Assigned task: Where the word "Rotationslaser" appears in a line below, copy the whole line.

=== Begin Enclosure ===

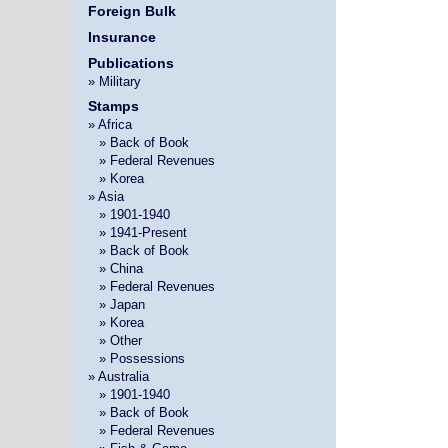
Foreign Bulk
Insurance
Publications
» Military
Stamps
» Africa
»
» Back of Book
»
» Federal Revenues
»
» Korea
» Asia
»
» 1901-1940
»
» 1941-Present
»
» Back of Book
»
» China
»
» Federal Revenues
»
» Japan
»
» Korea
»
» Other
»
» Possessions
» Australia
»
» 1901-1940
»
» Back of Book
»
» Federal Revenues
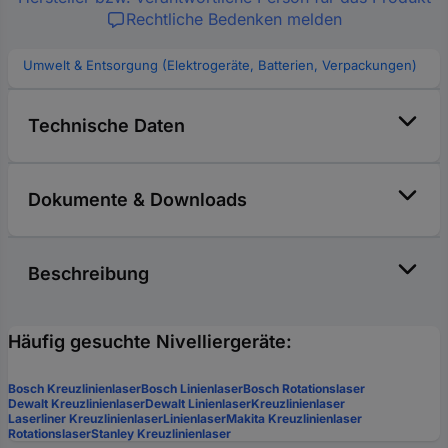
Rechtliche Bedenken melden
Umwelt & Entsorgung (Elektrogeräte, Batterien, Verpackungen)
Technische Daten
Dokumente & Downloads
Beschreibung
Häufig gesuchte Nivelliergeräte:
Bosch Kreuzlinienlaser
Bosch Linienlaser
Bosch Rotationslaser
Dewalt Kreuzlinienlaser
Dewalt Linienlaser
Kreuzlinienlaser
Laserliner Kreuzlinienlaser
Linienlaser
Makita Kreuzlinienlaser
Rotationslaser
Stanley Kreuzlinienlaser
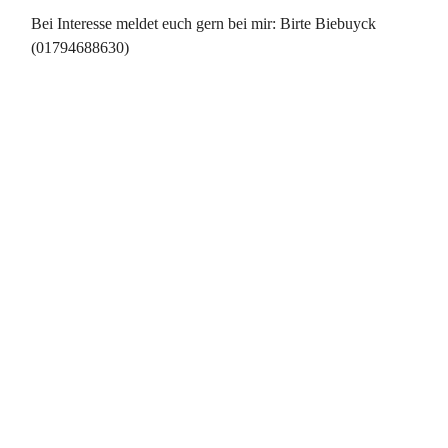
Bei Interesse meldet euch gern bei mir: Birte Biebuyck
(01794688630)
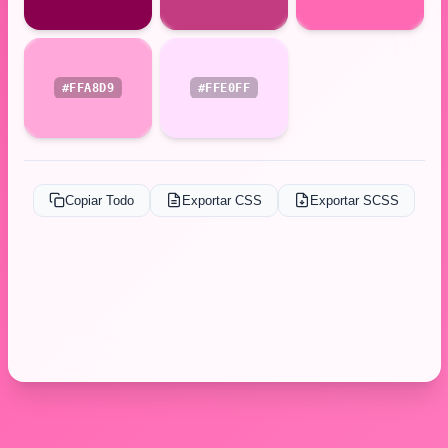
#FFA8D9
#FFE0FF
Copiar Todo
Exportar CSS
Exportar SCSS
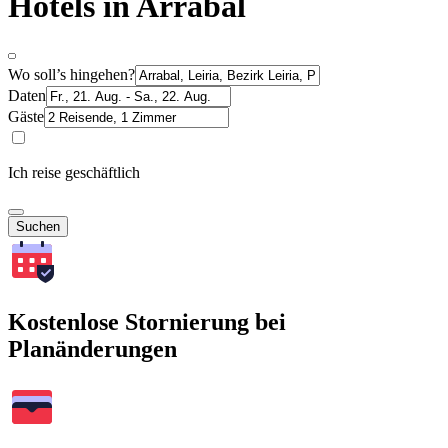
Hotels in Arrabal
Wo soll’s hingehen?
Daten
Gäste
Ich reise geschäftlich
Suchen
Kostenlose Stornierung bei
Planänderungen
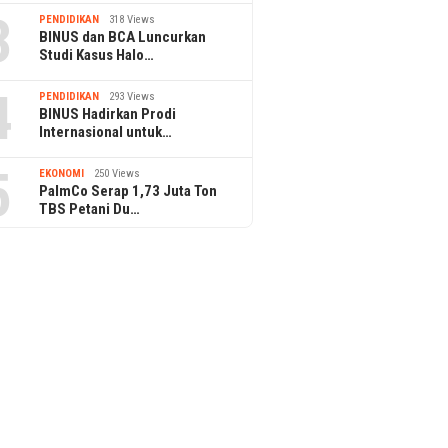
3
PENDIDIKAN
318 Views
BINUS dan BCA Luncurkan
Studi Kasus Halo…
4
PENDIDIKAN
293 Views
BINUS Hadirkan Prodi
Internasional untuk…
5
EKONOMI
250 Views
PalmCo Serap 1,73 Juta Ton
TBS Petani Du…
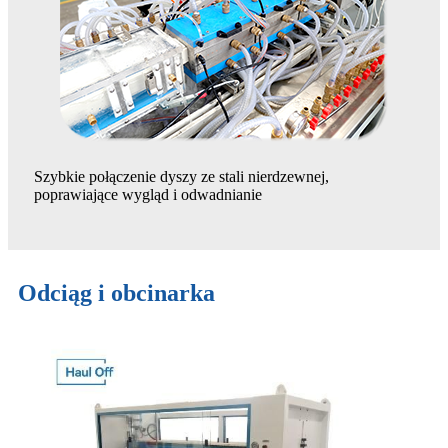
Szybkie połączenie dyszy ze stali nierdzewnej,
poprawiające wygląd i odwadnianie
Odciąg i obcinarka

=== End Enclosure ===

Output of the exercise:
Bosch Rotationslaser
Rotationslaser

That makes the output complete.